The case presented in the current study involved a situation in which the infected bone defects healed spontaneously by osteogenic activity of the IM alone. This case differed from that of Hotchen et al. [7] which was based on the presence of TBI, and from that of Sorin et al. [8] based on the amount of osteogenesis. The possible reasons for spontaneous healing of the bone defects are: (i) the local inflammatory responses increase the release of inflammatory factors, which increase the thickness of the IM and the level of vascularization as well as recruitment of pro-osteogenic cytokines [10,11,12] and (ii) some fracture fragments or periosteum are present near the cement spacer, which can provide seed cells and enhance the osteogenic activity of the IM [13,14,15].

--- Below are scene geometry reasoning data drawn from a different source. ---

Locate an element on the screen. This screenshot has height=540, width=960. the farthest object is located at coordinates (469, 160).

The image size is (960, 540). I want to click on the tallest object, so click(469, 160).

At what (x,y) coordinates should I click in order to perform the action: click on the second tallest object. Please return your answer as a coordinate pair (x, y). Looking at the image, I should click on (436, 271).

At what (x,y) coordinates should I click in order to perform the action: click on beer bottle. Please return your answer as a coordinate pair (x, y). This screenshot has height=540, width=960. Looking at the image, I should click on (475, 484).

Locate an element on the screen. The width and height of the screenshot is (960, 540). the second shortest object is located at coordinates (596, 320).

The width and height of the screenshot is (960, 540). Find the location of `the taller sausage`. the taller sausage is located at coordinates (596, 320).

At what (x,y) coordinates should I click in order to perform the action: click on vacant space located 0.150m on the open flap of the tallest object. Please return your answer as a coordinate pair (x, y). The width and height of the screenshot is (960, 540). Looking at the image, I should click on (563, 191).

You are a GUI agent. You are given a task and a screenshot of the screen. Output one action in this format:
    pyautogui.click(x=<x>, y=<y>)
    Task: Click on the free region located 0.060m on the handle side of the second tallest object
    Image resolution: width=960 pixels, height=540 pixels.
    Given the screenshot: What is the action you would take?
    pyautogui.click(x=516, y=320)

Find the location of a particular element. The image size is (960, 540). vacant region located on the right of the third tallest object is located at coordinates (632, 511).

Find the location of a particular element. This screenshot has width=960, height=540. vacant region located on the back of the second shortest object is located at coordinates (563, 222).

Catros et al. [14] conducted an in vivo experiment to investigate the osteoinductive properties of the IM on a macroporous hydroxyapatite-tricalcium phosphate (HA-TCP) scaffold in a non-osseous subcutaneous site in rabbits. The results showed that the IM placed in a non-osseous site had no osteoinductive properties. In this current case, callus growth was observed only on the side near the bone defects, but not on the side near the subcutaneous tissue, consistent with the results of Catros et al. [14] and Klaue et al. [6]. In view of the local associated inflammatory responses, fracture fragments or periosteum around the cement spacer may improve the osteogenic activity of the IM, causing spontaneous healing of the bone defects. Therefore, we assume that filling with PMMA beads as a spacer for partial bone defects or adding a small amount of bone graft for segmental bone defects around the beads may stimulate spontaneous osteogenesis. Of course, this hypothesis needs to be tested experimentally.

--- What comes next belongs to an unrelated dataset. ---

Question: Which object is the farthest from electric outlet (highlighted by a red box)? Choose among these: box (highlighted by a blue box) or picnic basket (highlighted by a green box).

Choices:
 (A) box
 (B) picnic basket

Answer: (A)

It is a slow process to completely repair bone defects by the osteogenic activity of IM alone. This is especially true in the long bones of the lower limb because it may lead to stiffness of adjacent joints and other sequelae; it is not a preferred method at present. The infection of the incision after internal fixation of the ulnar and radial fractures was related to improper surgery for a complex severe injury of the upper extremity (floating elbow) combined with a forearm skin contusion, or to improper aseptic conditions. The lesson of this case is that for a complex severe injury with a skin contusion, multiple site incisions, especially large incisions, for open reduction and internal fixation should not be performed emergently at the same time.

Conclusions

We present a case of infected bone defects of the ulnar and radial bone. After the first stage of the IMT using PMMA beads, X-rays showed that new callus developed and the defects healed by 5 months. This finding most likely can be attributed to local associated inflammatory reactions and bone tissue, which enhance the osteogenic activity of the IM, causing spontaneous healing of the bone defects. This case differed from those reported in the literature. It appears to be the first such case reported in the literature.